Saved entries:

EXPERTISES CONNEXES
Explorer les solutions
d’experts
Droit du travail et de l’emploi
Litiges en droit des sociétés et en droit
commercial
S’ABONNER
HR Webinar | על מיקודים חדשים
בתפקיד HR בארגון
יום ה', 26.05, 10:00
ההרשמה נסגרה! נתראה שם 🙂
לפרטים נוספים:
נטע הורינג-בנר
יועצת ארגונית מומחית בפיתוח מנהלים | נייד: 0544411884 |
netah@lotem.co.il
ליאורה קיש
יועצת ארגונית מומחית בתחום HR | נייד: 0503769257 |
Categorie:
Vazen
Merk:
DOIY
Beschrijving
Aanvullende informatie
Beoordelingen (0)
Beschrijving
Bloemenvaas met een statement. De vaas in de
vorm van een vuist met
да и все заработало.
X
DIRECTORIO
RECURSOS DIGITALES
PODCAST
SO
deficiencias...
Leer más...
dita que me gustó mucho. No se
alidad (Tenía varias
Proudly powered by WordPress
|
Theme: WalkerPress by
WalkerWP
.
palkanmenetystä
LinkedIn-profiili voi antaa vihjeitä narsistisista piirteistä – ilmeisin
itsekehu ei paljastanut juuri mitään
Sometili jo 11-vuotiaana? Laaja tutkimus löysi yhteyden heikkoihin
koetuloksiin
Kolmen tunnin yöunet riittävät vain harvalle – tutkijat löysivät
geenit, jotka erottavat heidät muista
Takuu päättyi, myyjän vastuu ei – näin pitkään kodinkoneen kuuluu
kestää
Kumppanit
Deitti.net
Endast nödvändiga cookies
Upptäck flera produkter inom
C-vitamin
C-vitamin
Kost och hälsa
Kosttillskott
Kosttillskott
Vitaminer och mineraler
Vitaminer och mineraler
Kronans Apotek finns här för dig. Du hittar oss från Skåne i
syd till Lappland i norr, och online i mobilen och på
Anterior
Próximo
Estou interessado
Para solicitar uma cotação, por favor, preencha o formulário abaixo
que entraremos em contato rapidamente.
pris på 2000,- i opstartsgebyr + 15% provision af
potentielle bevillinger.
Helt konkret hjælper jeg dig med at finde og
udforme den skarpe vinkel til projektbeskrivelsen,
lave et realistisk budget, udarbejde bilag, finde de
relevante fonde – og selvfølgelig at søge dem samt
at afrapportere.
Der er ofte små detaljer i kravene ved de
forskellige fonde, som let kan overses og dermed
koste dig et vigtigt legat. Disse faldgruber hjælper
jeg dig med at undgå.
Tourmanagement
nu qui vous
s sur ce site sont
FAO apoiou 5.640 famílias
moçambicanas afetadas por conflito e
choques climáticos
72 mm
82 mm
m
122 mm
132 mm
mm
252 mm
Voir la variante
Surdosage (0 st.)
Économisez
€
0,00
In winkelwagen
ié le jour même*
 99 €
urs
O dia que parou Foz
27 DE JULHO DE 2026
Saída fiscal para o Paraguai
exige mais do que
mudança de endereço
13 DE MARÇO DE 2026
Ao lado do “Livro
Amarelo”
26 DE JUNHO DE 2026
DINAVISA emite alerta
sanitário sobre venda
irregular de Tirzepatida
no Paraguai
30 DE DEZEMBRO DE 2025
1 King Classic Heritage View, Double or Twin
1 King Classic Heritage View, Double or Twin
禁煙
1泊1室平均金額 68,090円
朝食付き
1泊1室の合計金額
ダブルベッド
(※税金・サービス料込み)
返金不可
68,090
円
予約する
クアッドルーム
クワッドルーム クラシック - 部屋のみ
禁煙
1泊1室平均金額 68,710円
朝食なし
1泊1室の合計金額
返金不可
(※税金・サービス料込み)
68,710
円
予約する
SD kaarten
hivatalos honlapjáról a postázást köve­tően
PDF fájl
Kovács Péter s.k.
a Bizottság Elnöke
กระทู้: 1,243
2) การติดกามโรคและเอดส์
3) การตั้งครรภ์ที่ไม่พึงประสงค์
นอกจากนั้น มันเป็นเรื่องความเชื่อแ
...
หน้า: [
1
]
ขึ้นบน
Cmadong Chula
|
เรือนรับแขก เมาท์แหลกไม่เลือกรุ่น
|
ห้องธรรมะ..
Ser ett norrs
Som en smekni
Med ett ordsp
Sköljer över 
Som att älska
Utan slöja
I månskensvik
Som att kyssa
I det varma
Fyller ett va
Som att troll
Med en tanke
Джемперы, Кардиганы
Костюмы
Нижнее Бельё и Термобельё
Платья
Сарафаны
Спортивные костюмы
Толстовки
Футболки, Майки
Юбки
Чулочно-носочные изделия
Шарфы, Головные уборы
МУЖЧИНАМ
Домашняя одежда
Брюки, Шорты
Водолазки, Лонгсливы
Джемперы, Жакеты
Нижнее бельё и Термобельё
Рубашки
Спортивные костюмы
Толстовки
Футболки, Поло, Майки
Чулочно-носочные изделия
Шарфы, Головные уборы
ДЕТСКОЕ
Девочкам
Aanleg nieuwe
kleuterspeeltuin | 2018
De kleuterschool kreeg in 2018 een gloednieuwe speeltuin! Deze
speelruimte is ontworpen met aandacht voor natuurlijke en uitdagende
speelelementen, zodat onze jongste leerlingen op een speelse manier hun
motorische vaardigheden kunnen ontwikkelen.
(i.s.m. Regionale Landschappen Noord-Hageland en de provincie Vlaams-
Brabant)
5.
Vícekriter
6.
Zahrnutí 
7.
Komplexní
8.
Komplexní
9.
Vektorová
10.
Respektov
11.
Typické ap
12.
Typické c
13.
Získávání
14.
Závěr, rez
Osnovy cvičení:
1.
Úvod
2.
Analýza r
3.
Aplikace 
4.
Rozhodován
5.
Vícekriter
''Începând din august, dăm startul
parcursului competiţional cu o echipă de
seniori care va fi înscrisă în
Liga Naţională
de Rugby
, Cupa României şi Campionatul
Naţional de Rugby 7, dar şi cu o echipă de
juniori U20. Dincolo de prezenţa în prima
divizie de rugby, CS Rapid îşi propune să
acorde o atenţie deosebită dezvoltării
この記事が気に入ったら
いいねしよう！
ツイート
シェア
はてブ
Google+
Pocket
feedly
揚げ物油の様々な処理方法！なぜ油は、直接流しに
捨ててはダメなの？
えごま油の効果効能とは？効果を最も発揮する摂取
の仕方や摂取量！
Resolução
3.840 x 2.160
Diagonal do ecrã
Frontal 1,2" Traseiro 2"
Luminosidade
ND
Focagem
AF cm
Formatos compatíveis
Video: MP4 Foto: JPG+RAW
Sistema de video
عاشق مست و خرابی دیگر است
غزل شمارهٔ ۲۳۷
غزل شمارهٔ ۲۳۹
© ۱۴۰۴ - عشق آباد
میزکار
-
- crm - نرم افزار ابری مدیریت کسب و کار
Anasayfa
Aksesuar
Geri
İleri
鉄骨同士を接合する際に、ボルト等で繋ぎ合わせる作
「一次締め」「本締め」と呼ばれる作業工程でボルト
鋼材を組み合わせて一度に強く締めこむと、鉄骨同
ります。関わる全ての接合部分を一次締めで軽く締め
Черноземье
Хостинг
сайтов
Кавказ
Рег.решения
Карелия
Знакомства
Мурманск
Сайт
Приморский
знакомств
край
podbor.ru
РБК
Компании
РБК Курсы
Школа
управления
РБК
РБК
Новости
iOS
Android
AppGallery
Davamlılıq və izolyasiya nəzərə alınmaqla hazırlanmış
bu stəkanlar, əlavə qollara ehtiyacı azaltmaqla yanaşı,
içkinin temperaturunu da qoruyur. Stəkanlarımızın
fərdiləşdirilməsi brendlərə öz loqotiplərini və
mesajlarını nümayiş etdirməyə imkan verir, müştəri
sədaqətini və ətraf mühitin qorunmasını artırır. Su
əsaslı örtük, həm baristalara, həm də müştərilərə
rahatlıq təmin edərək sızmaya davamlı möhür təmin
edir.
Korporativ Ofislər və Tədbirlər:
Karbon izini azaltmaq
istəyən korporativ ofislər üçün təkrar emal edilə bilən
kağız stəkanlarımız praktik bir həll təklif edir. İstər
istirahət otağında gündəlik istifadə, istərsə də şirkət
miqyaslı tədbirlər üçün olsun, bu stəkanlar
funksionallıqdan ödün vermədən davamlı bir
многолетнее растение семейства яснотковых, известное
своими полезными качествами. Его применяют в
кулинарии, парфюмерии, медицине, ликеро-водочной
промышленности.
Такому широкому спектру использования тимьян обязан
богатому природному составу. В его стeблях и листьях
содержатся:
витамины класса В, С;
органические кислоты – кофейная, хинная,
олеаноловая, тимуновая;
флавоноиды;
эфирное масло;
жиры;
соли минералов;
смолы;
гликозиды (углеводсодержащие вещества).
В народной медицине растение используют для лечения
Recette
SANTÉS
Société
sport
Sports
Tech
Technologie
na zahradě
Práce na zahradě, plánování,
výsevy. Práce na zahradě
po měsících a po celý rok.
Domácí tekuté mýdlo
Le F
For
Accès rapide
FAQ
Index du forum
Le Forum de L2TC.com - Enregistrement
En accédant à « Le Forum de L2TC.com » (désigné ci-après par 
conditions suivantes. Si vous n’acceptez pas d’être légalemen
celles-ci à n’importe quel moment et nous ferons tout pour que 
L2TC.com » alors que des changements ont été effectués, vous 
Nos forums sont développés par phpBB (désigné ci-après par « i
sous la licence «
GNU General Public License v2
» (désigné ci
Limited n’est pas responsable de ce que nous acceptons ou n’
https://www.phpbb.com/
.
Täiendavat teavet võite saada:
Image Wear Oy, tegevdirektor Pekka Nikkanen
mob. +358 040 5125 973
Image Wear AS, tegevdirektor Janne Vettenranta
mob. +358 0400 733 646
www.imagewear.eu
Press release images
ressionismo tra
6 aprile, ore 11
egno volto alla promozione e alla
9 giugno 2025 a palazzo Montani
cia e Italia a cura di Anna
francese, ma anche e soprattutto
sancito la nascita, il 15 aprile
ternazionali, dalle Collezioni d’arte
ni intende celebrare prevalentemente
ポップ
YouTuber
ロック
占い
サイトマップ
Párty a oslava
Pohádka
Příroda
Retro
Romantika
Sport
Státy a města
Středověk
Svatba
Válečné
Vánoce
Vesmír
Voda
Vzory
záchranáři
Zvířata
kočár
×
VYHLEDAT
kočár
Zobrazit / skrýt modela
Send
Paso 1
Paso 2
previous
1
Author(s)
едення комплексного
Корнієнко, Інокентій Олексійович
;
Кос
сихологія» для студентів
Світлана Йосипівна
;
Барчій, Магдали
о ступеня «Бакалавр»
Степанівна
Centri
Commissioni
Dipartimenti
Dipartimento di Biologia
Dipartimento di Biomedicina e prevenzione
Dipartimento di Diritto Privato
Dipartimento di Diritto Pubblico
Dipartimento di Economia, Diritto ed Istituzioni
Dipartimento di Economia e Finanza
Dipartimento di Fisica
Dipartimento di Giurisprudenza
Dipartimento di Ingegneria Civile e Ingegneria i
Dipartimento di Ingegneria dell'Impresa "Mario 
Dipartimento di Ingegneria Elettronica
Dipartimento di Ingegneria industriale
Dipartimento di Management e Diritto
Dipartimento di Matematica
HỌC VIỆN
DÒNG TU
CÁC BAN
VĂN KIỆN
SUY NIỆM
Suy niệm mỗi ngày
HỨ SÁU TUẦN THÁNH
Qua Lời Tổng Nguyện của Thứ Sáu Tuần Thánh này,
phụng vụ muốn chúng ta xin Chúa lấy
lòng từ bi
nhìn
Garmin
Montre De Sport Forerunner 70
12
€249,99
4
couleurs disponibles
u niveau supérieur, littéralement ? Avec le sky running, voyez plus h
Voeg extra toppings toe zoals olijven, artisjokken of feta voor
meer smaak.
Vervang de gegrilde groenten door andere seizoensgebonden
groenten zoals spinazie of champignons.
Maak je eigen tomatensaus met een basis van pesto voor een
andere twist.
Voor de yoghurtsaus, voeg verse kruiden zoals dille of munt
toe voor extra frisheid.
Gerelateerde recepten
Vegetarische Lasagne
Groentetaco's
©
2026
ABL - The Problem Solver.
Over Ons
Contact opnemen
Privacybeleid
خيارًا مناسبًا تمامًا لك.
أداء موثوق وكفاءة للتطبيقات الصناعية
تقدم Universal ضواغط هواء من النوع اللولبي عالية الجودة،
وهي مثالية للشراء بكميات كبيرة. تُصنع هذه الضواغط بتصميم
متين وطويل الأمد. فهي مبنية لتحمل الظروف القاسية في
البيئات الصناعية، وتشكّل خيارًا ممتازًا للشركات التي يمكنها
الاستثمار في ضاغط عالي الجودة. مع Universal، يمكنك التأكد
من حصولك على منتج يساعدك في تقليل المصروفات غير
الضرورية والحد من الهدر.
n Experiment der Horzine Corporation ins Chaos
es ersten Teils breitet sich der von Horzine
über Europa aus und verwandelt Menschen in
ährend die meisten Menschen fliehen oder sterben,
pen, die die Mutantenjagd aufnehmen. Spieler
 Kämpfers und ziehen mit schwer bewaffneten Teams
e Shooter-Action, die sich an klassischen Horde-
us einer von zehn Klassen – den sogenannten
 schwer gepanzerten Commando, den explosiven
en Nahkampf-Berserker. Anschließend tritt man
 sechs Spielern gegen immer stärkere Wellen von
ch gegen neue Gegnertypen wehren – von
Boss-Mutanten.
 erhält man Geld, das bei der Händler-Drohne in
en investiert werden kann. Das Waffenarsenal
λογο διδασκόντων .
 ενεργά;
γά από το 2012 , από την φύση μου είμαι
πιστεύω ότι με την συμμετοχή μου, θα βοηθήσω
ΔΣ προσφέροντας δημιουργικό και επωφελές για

◆ Requirement: Your answer must be the lines above from the one containing "органические кислоты –" to the one containing "Dipartimento di Diritto Privato", both included, restated word for word.

◆ Answer to this exercise:
органические кислоты – кофейная, хинная,
олеаноловая, тимуновая;
флавоноиды;
эфирное масло;
жиры;
соли минералов;
смолы;
гликозиды (углеводсодержащие вещества).
В народной медицине растение используют для лечения
Recette
SANTÉS
Société
sport
Sports
Tech
Technologie
na zahradě
Práce na zahradě, plánování,
výsevy. Práce na zahradě
po měsících a po celý rok.
Domácí tekuté mýdlo
Le F
For
Accès rapide
FAQ
Index du forum
Le Forum de L2TC.com - Enregistrement
En accédant à « Le Forum de L2TC.com » (désigné ci-après par 
conditions suivantes. Si vous n’acceptez pas d’être légalemen
celles-ci à n’importe quel moment et nous ferons tout pour que 
L2TC.com » alors que des changements ont été effectués, vous 
Nos forums sont développés par phpBB (désigné ci-après par « i
sous la licence «
GNU General Public License v2
» (désigné ci
Limited n’est pas responsable de ce que nous acceptons ou n’
https://www.phpbb.com/
.
Täiendavat teavet võite saada:
Image Wear Oy, tegevdirektor Pekka Nikkanen
mob. +358 040 5125 973
Image Wear AS, tegevdirektor Janne Vettenranta
mob. +358 0400 733 646
www.imagewear.eu
Press release images
ressionismo tra
6 aprile, ore 11
egno volto alla promozione e alla
9 giugno 2025 a palazzo Montani
cia e Italia a cura di Anna
francese, ma anche e soprattutto
sancito la nascita, il 15 aprile
ternazionali, dalle Collezioni d’arte
ni intende celebrare prevalentemente
ポップ
YouTuber
ロック
占い
サイトマップ
Párty a oslava
Pohádka
Příroda
Retro
Romantika
Sport
Státy a města
Středověk
Svatba
Válečné
Vánoce
Vesmír
Voda
Vzory
záchranáři
Zvířata
kočár
×
VYHLEDAT
kočár
Zobrazit / skrýt modela
Send
Paso 1
Paso 2
previous
1
Author(s)
едення комплексного
Корнієнко, Інокентій Олексійович
;
Кос
сихологія» для студентів
Світлана Йосипівна
;
Барчій, Магдали
о ступеня «Бакалавр»
Степанівна
Centri
Commissioni
Dipartimenti
Dipartimento di Biologia
Dipartimento di Biomedicina e prevenzione
Dipartimento di Diritto Privato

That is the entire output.